ASSIGNMENT:
Write out every entry exactly as it appears.

(Saved data entries)
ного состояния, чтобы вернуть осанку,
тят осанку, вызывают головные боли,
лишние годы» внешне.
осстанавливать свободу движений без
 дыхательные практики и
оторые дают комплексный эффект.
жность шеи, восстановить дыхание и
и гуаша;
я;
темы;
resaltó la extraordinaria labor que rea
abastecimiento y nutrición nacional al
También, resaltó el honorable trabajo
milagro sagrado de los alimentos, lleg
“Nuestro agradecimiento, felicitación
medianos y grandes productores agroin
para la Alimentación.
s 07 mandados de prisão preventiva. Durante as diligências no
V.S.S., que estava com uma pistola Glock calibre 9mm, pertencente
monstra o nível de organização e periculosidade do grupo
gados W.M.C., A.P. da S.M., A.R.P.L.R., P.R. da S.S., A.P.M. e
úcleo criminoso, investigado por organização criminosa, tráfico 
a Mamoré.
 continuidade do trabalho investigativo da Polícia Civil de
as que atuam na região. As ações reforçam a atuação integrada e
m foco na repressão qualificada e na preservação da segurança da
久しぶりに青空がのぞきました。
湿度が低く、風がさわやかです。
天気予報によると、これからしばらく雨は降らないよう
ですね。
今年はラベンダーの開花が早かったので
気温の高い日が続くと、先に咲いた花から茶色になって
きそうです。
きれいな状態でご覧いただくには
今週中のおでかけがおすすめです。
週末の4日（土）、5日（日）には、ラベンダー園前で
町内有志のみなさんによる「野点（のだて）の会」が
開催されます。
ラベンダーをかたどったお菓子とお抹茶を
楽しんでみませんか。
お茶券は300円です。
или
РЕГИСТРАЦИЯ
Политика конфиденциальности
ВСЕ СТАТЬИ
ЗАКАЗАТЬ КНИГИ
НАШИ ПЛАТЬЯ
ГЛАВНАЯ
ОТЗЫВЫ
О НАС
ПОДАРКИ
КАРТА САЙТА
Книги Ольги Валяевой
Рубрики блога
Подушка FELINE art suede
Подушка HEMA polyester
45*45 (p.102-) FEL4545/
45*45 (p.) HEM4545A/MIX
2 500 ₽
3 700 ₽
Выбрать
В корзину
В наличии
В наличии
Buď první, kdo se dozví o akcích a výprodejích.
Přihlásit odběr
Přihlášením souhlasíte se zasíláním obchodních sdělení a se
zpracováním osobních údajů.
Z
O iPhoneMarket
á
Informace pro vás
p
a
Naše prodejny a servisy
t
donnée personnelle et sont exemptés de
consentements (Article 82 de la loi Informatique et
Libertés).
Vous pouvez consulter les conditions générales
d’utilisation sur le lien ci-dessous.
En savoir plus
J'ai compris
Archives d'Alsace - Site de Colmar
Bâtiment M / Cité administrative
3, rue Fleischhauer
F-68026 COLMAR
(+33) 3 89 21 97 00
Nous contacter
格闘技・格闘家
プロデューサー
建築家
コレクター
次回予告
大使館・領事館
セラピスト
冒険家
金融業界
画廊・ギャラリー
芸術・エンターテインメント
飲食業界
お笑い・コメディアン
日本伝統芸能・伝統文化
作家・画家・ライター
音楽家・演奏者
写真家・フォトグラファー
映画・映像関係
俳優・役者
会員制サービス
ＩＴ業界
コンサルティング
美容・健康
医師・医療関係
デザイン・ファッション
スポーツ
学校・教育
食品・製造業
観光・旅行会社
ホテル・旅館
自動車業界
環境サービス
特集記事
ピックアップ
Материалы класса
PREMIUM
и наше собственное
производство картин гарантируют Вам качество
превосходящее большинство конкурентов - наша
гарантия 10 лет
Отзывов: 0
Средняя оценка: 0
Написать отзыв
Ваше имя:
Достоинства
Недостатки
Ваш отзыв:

RESULT:
ного состояния, чтобы вернуть осанку,
тят осанку, вызывают головные боли,
лишние годы» внешне.
осстанавливать свободу движений без
 дыхательные практики и
оторые дают комплексный эффект.
жность шеи, восстановить дыхание и
и гуаша;
я;
темы;
resaltó la extraordinaria labor que rea
abastecimiento y nutrición nacional al
También, resaltó el honorable trabajo
milagro sagrado de los alimentos, lleg
“Nuestro agradecimiento, felicitación
medianos y grandes productores agroin
para la Alimentación.
s 07 mandados de prisão preventiva. Durante as diligências no
V.S.S., que estava com uma pistola Glock calibre 9mm, pertencente
monstra o nível de organização e periculosidade do grupo
gados W.M.C., A.P. da S.M., A.R.P.L.R., P.R. da S.S., A.P.M. e
úcleo criminoso, investigado por organização criminosa, tráfico 
a Mamoré.
 continuidade do trabalho investigativo da Polícia Civil de
as que atuam na região. As ações reforçam a atuação integrada e
m foco na repressão qualificada e na preservação da segurança da
久しぶりに青空がのぞきました。
湿度が低く、風がさわやかです。
天気予報によると、これからしばらく雨は降らないよう
ですね。
今年はラベンダーの開花が早かったので
気温の高い日が続くと、先に咲いた花から茶色になって
きそうです。
きれいな状態でご覧いただくには
今週中のおでかけがおすすめです。
週末の4日（土）、5日（日）には、ラベンダー園前で
町内有志のみなさんによる「野点（のだて）の会」が
開催されます。
ラベンダーをかたどったお菓子とお抹茶を
楽しんでみませんか。
お茶券は300円です。
или
РЕГИСТРАЦИЯ
Политика конфиденциальности
ВСЕ СТАТЬИ
ЗАКАЗАТЬ КНИГИ
НАШИ ПЛАТЬЯ
ГЛАВНАЯ
ОТЗЫВЫ
О НАС
ПОДАРКИ
КАРТА САЙТА
Книги Ольги Валяевой
Рубрики блога
Подушка FELINE art suede
Подушка HEMA polyester
45*45 (p.102-) FEL4545/
45*45 (p.) HEM4545A/MIX
2 500 ₽
3 700 ₽
Выбрать
В корзину
В наличии
В наличии
Buď první, kdo se dozví o akcích a výprodejích.
Přihlásit odběr
Přihlášením souhlasíte se zasíláním obchodních sdělení a se
zpracováním osobních údajů.
Z
O iPhoneMarket
á
Informace pro vás
p
a
Naše prodejny a servisy
t
donnée personnelle et sont exemptés de
consentements (Article 82 de la loi Informatique et
Libertés).
Vous pouvez consulter les conditions générales
d’utilisation sur le lien ci-dessous.
En savoir plus
J'ai compris
Archives d'Alsace - Site de Colmar
Bâtiment M / Cité administrative
3, rue Fleischhauer
F-68026 COLMAR
(+33) 3 89 21 97 00
Nous contacter
格闘技・格闘家
プロデューサー
建築家
コレクター
次回予告
大使館・領事館
セラピスト
冒険家
金融業界
画廊・ギャラリー
芸術・エンターテインメント
飲食業界
お笑い・コメディアン
日本伝統芸能・伝統文化
作家・画家・ライター
音楽家・演奏者
写真家・フォトグラファー
映画・映像関係
俳優・役者
会員制サービス
ＩＴ業界
コンサルティング
美容・健康
医師・医療関係
デザイン・ファッション
スポーツ
学校・教育
食品・製造業
観光・旅行会社
ホテル・旅館
自動車業界
環境サービス
特集記事
ピックアップ
Материалы класса
PREMIUM
и наше собственное
производство картин гарантируют Вам качество
превосходящее большинство конкурентов - наша
гарантия 10 лет
Отзывов: 0
Средняя оценка: 0
Написать отзыв
Ваше имя:
Достоинства
Недостатки
Ваш отзыв:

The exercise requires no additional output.